Rajma is packed with essential nutrients, making it an excellent addition to your diet. It is rich in protein, fiber, vitamins, and minerals, which can help support overall health. For those who may not enjoy eating rajma directly, turning it into a delicious pulao can be a delightful solution.

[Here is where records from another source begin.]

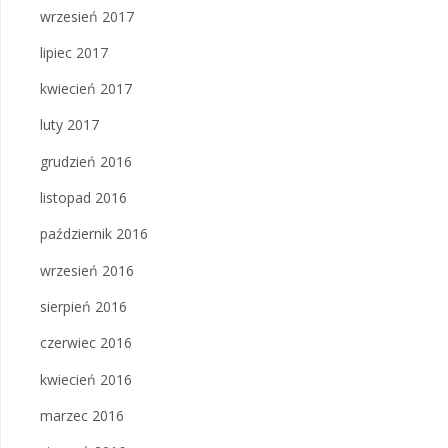
wrzesień 2017
lipiec 2017
kwiecień 2017
luty 2017
grudzień 2016
listopad 2016
październik 2016
wrzesień 2016
sierpień 2016
czerwiec 2016
kwiecień 2016
marzec 2016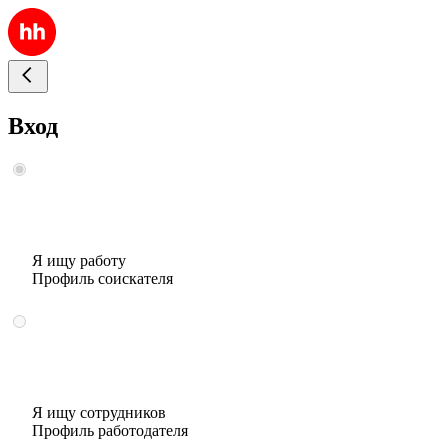
Вход
Я ищу работу
Профиль соискателя
Я ищу сотрудников
Профиль работодателя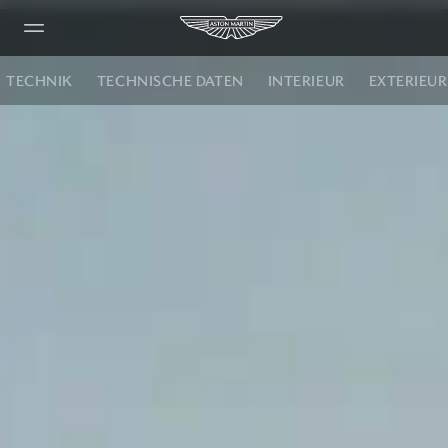
Vanquish
TECHNIK
TECHNISCHE DATEN
INTERIEUR
EXTERIEUR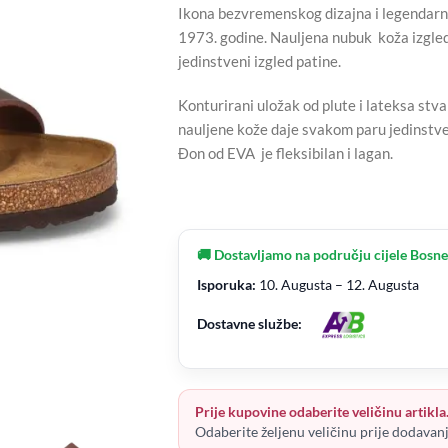
Ikona bezvremenskog dizajna i legendarne 
1973. godine. Nauljena nubuk koža izgle
jedinstveni izgled patine.
Konturirani uložak od plute i lateksa stv
nauljene kože daje svakom paru jedinstv
Đon od EVA je fleksibilan i lagan.
🚚 Dostavljamo na području cijele Bosne
Isporuka:
10. Augusta – 12. Augusta
Dostavne službe:
Prije kupovine odaberite veličinu artikla
Odaberite željenu veličinu prije dodavan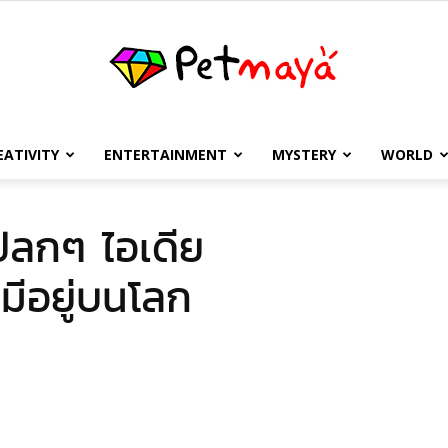
EATIVITY
ENTERTAINMENT
MYSTERY
WORLD
เพชร
ลกๆ ไอเดีย
็มีอยู่บนโลก
มายา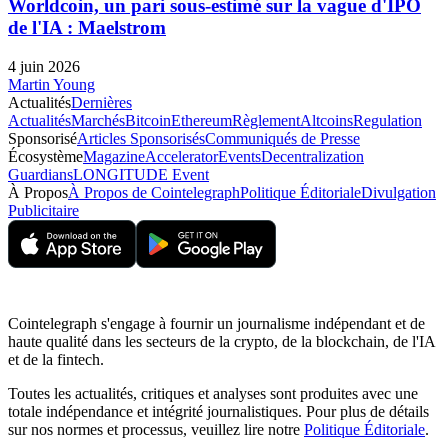
Worldcoin, un pari sous-estimé sur la vague d'IPO
de l'IA : Maelstrom
4 juin 2026
Martin Young
Actualités
Dernières
Actualités
Marchés
Bitcoin
Ethereum
Règlement
Altcoins
Regulation
Sponsorisé
Articles Sponsorisés
Communiqués de Presse
Écosystème
Magazine
Accelerator
Events
Decentralization
Guardians
LONGITUDE Event
À Propos
À Propos de Cointelegraph
Politique Éditoriale
Divulgation
Publicitaire
Cointelegraph s'engage à fournir un journalisme indépendant et de
haute qualité dans les secteurs de la crypto, de la blockchain, de l'IA
et de la fintech.
Toutes les actualités, critiques et analyses sont produites avec une
totale indépendance et intégrité journalistiques. Pour plus de détails
sur nos normes et processus, veuillez lire notre
Politique Éditoriale
.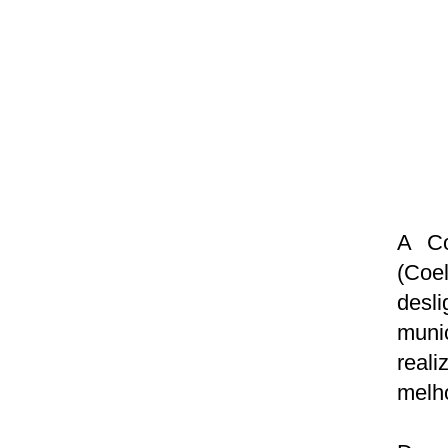
A Co
(Coel
desl
muni
real
melho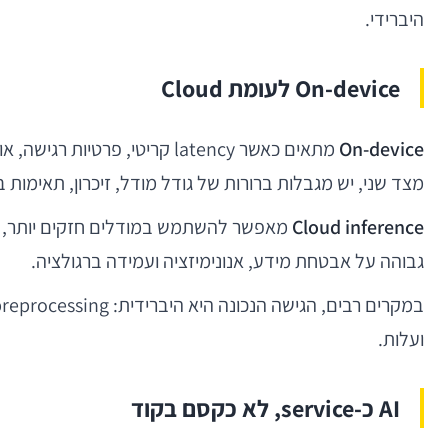
היברידי.
On-device לעומת Cloud
On-device
מתאים כאשר latency קריטי, 
מצד שני, יש מגבלות ברורות של גודל מודל, זיכרון, תאימות ב
Cloud inference
מאפשר להשתמש במודלים חזקים יותר, לעד
גבוהה על אבטחת מידע, אנונימיזציה ועמידה ברגולציה.
ועלות.
AI כ-service, לא כקסם בקוד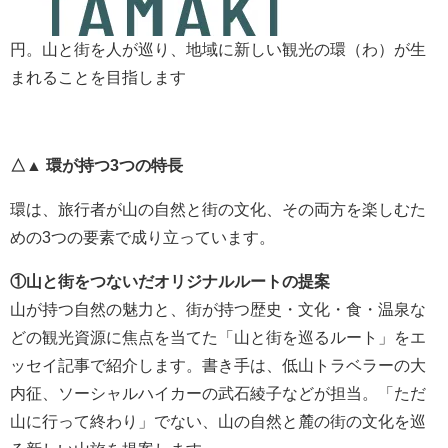
円。山と街を人が巡り、地域に新しい観光の環（わ）が生
まれることを目指します
△▲ 環が持つ3つの特長
環は、旅行者が山の自然と街の文化、その両方を楽しむた
めの3つの要素で成り立っています。
①山と街をつないだオリジナルルートの提案
山が持つ自然の魅力と、街が持つ歴史・文化・食・温泉な
どの観光資源に焦点を当てた「山と街を巡るルート」をエ
ッセイ記事で紹介します。書き手は、低山トラベラーの大
内征、ソーシャルハイカーの武石綾子などが担当。「ただ
山に行って終わり」でない、山の自然と麓の街の文化を巡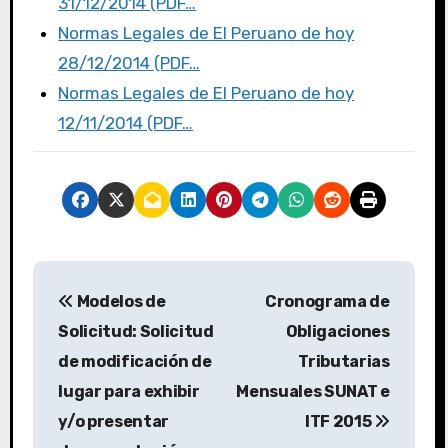
31/12/2014 (PDF…
Normas Legales de El Peruano de hoy
28/12/2014 (PDF…
Normas Legales de El Peruano de hoy
12/11/2014 (PDF…
Modelos de
Cronograma de
Solicitud: Solicitud
Obligaciones
de modificación de
Tributarias
lugar para exhibir
Mensuales SUNAT e
y/o presentar
ITF 2015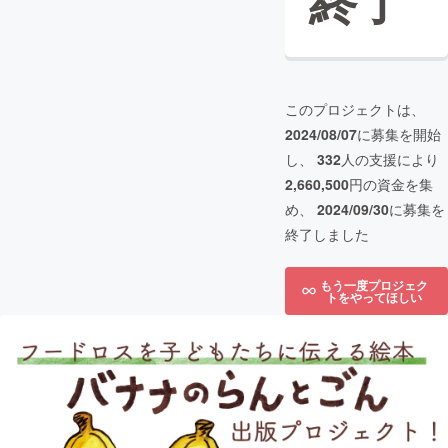
終了
このプロジェクトは、
2024/08/07
に募集を開始
し、
332
人の支援により
2,660,500
円の資金を集
め、
2024/09/30
に募集を
終了しました
もう一度プロジェク
トをやってほしい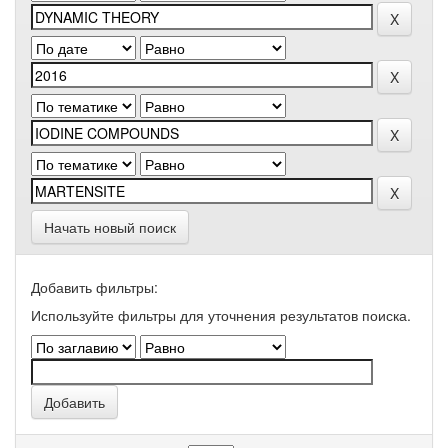
Начать новый поиск
Добавить фильтры:
Используйте фильтры для уточнения результатов поиска.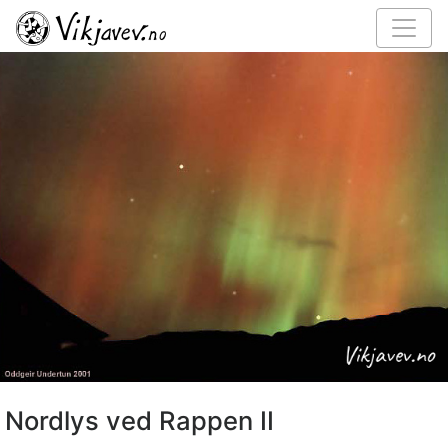
Nordlys ved Rappen II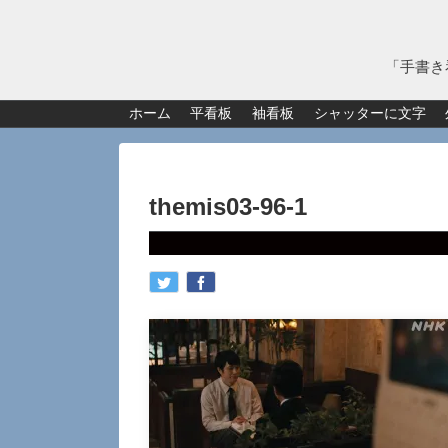
「手書き
ホーム
平看板
袖看板
シャッターに文字
themis03-96-1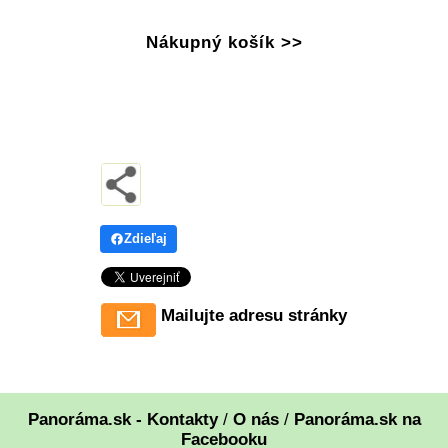
Nákupný košík >>
Zdieľaj
Mailujte adresu stránky
Panoráma.sk - Kontakty
/
O nás
/
Panoráma.sk na
Facebooku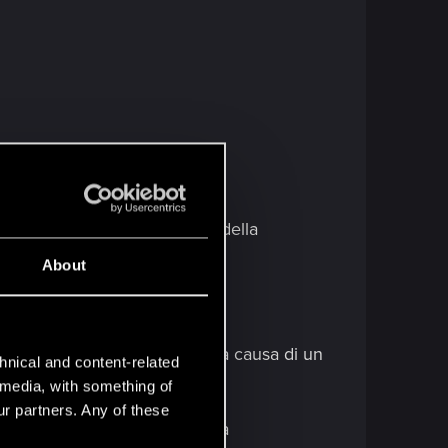
nde gara.
llontanati troppo dall'area della
About
co in Space Oddity.
mpossibile parlare con Judy a causa di un
hnical and content-related
l media, with something of
ur partners. Any of these
mpa. La missione si completerà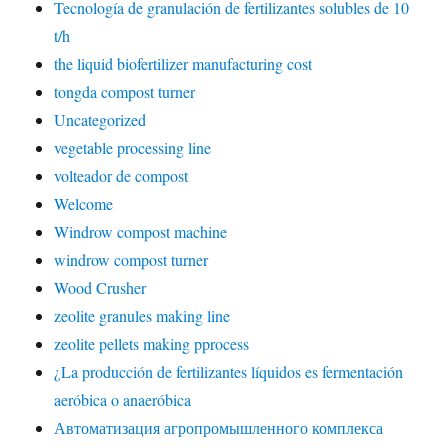
Tecnología de granulación de fertilizantes solubles de 10
t/h
the liquid biofertilizer manufacturing cost
tongda compost turner
Uncategorized
vegetable processing line
volteador de compost
Welcome
Windrow compost machine
windrow compost turner
Wood Crusher
zeolite granules making line
zeolite pellets making pprocess
¿La producción de fertilizantes líquidos es fermentación
aeróbica o anaeróbica
Автоматизация агропромышленного комплекса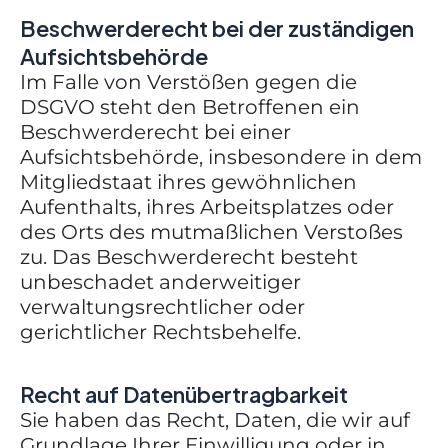
Beschwerde­recht bei der zuständigen
Aufsichts­behörde
Im Falle von Verstößen gegen die
DSGVO steht den Betroffenen ein
Beschwerderecht bei einer
Aufsichtsbehörde, insbesondere in dem
Mitgliedstaat ihres gewöhnlichen
Aufenthalts, ihres Arbeitsplatzes oder
des Orts des mutmaßlichen Verstoßes
zu. Das Beschwerderecht besteht
unbeschadet anderweitiger
verwaltungsrechtlicher oder
gerichtlicher Rechtsbehelfe.
Recht auf Daten­übertrag­barkeit
Sie haben das Recht, Daten, die wir auf
Grundlage Ihrer Einwilligung oder in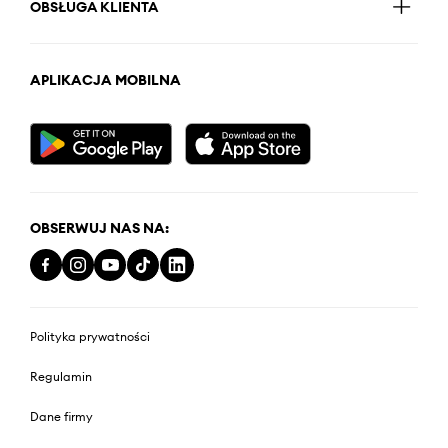
OBSŁUGA KLIENTA
APLIKACJA MOBILNA
OBSERWUJ NAS NA:
Polityka prywatności
Regulamin
Dane firmy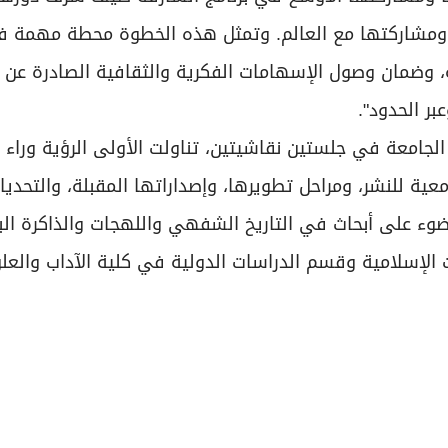
ومشاركتها مع العالم. وتمثل هذه الخطوة محطة مهمة 
ة، وضمان وصول الإسهامات الفكرية والثقافية الصادرة عن 
ر الحدود".
الجامعة في جلستين نقاشيتين، تناولت الأولى الرؤية وراء
معية للنشر، ومراحل تطويرها، وإصداراتها المقبلة، والتحديا
وء على أبحاث في التاريخ الشفهي واللهجات والذاكرة البح
 الإسلامية وقسم الدراسات الدولية في كلية الآداب والعل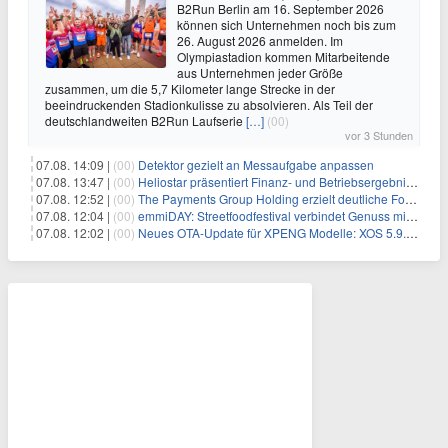
B2Run Berlin am 16. September 2026
können sich Unternehmen noch bis zum
26. August 2026 anmelden. Im
Olympiastadion kommen Mitarbeitende
aus Unternehmen jeder Größe
zusammen, um die 5,7 Kilometer lange Strecke in der
beeindruckenden Stadionkulisse zu absolvieren. Als Teil der
deutschlandweiten B2Run Laufserie
[…]
(00)
vor 3 Stunden
07.08. 14:09 |
(00)
Detektor gezielt an Messaufgabe anpassen
07.08. 13:47 |
(00)
Heliostar präsentiert Finanz- und Betriebsergebnis für das zweite Quartal 2026 mit Goldproduktion und Barreserven in Rekordhöhe
07.08. 12:52 |
(00)
The Payments Group Holding erzielt deutliche Fortschritte bei ihren AI-Projekten
07.08. 12:04 |
(00)
emmiDAY: Streetfoodfestival verbindet Genuss mit Engagement gegen Brustkrebs
07.08. 12:02 |
(00)
Neues OTA-Update für XPENG Modelle: XOS 5.9.5 erweitert Sicherheits-, Lade- und Komfortfunktionen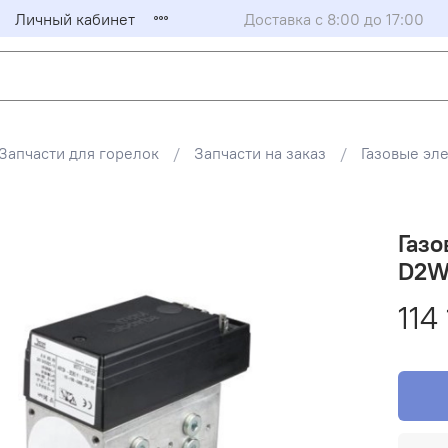
Личный кабинет
Доставка с 8:00 до 17:00
Запчасти для горелок
Запчасти на заказ
Газовые эл
Газо
D2W
114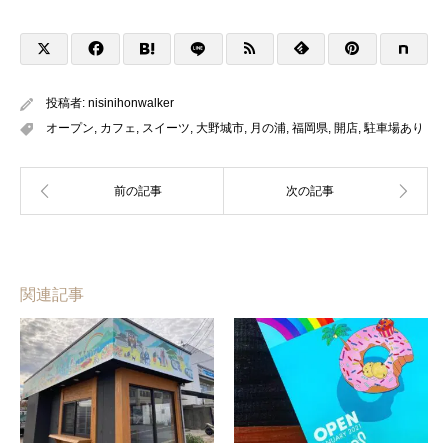
投稿者:
nisinihonwalker
オープン
,
カフェ
,
スイーツ
,
大野城市
,
月の浦
,
福岡県
,
開店
,
駐車場あり
関連記事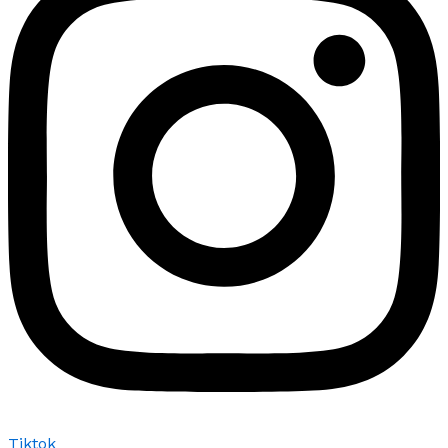
Tiktok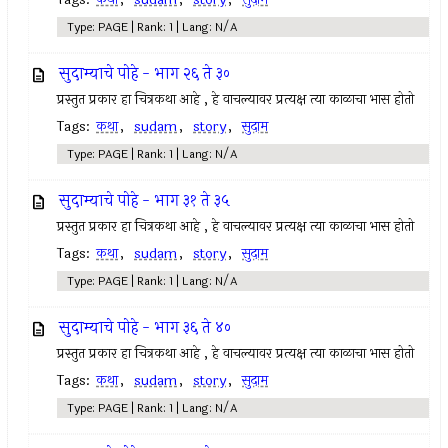
Type: PAGE | Rank: 1 | Lang: N/A
सुदाम्याचे पोहे - भाग २६ ते ३०
प्रस्तुत प्रकार हा चित्रकथा आहे , हे वाचल्यावर प्रत्यक्ष त्या काळाचा भास होतो
Tags:
कथा
,
sudam
,
story
,
सुदाम
Type: PAGE | Rank: 1 | Lang: N/A
सुदाम्याचे पोहे - भाग ३१ ते ३५
प्रस्तुत प्रकार हा चित्रकथा आहे , हे वाचल्यावर प्रत्यक्ष त्या काळाचा भास होतो
Tags:
कथा
,
sudam
,
story
,
सुदाम
Type: PAGE | Rank: 1 | Lang: N/A
सुदाम्याचे पोहे - भाग ३६ ते ४०
प्रस्तुत प्रकार हा चित्रकथा आहे , हे वाचल्यावर प्रत्यक्ष त्या काळाचा भास होतो
Tags:
कथा
,
sudam
,
story
,
सुदाम
Type: PAGE | Rank: 1 | Lang: N/A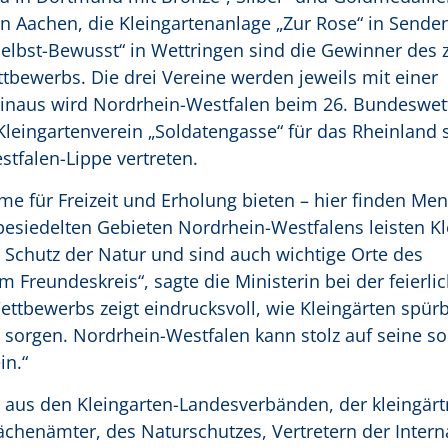
in Aachen, die Kleingartenanlage „Zur Rose“ in Sende
elbst-Bewusst“ in Wettringen sind die Gewinner des 
tbewerbs. Die drei Vereine werden jeweils mit einer
hinaus wird Nordrhein-Westfalen beim 26. Bundeswe
Kleingartenverein „Soldatengasse“ für das Rheinland 
stfalen-Lippe vertreten.
me für Freizeit und Erholung bieten – hier finden Me
esiedelten Gebieten Nordrhein-Westfalens leisten Kl
 Schutz der Natur und sind auch wichtige Orte des
Freundeskreis“, sagte die Ministerin bei der feierli
ettbewerbs zeigt eindrucksvoll, wie Kleingärten spür
 sorgen. Nordrhein-Westfalen kann stolz auf seine so 
in.“
 aus den Kleingarten-Landesverbänden, der kleingärt
henämter, des Naturschutzes, Vertretern der Intern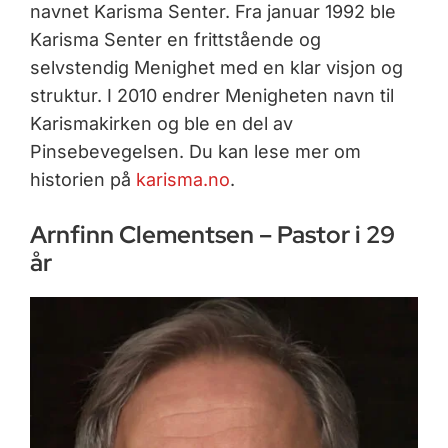
navnet Karisma Senter. Fra januar 1992 ble
Karisma Senter en frittstående og
selvstendig Menighet med en klar visjon og
struktur. I 2010 endrer Menigheten navn til
Karismakirken og ble en del av
Pinsebevegelsen. Du kan lese mer om
historien på
karisma.no
.
Arnfinn Clementsen – Pastor i 29
år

Ingredients for Rajma Pulao

  • 1 cup Boiled Rajma (kidney beans)
  • 1 cup Basmati Rice
  • 1 Onion, sliced
  • 2 Green Chillies, chopped
  • A handful of Mint leaves
  • A handful of Coriander leaves, chopped
  • 1 teaspoon Pulao seeds (or garam masala)
  • Salt to taste
  • 1 teaspoon Red Chilli Powder
  • 1/2 teaspoon Turmeric Powder
  • 1 teaspoon Mustard Seeds
  • 2 tablespoons Oil
  • 2 tablespoons Ghee (optional)

How to Make Rajma Pulao

  1. Preparation:
    • Begin by soaking the rajma in water for a few hours and then boil it until it’s 80% cooked. Set aside.
    • Rinse the basmati rice thoroughly and soak it in water for at least 30 minutes.
  2. Cooking:
    • In a pressure cooker, heat a little oil and ghee (if using) over medium heat.
    • Add the mustard seeds and let them splutter.
    • Add the sliced onions and chopped green chillies, frying until the onions turn golden brown.
    • Stir in the mint and coriander leaves, followed by the pulao seeds, red chilli powder, turmeric powder, and salt. Sauté for a couple of minutes until fragrant.
  3. Combine and Cook:
    • Add the boiled rajma to the cooker, followed by the soaked and drained basmati rice.
    • Pour in enough water to cook the rice (usually about 1.5 to 2 cups, depending on the rice).
    • Mix everything gently and close the lid of the cooker. Cook for two whistles, then reduce the heat and allow it to cook for an additional 5-7 minutes.
  4. Finishing Touches:
    • Once done, turn off the heat and let the pressure release naturally.
    • Open the lid and fluff the pulao with a fork to mix everything well.

Serving Suggestions

Rajma Pulao is best served hot, paired with your favorite curry and a side of raita for a complete meal. It’s versatile enough to be enjoyed for breakfast, lunch, or dinner, making it a fantastic option during the month of Kartika when variety in meals is appreciated.

Conclusion

This Rajma Pulao recipe is not only easy to prepare but also offers a tasty way to enjoy the health benefits of rajma. Make this delightful dish as part of your Kartika celebrations, and savor the delicious flavors and nourishing ingredients. Enjoy your cooking!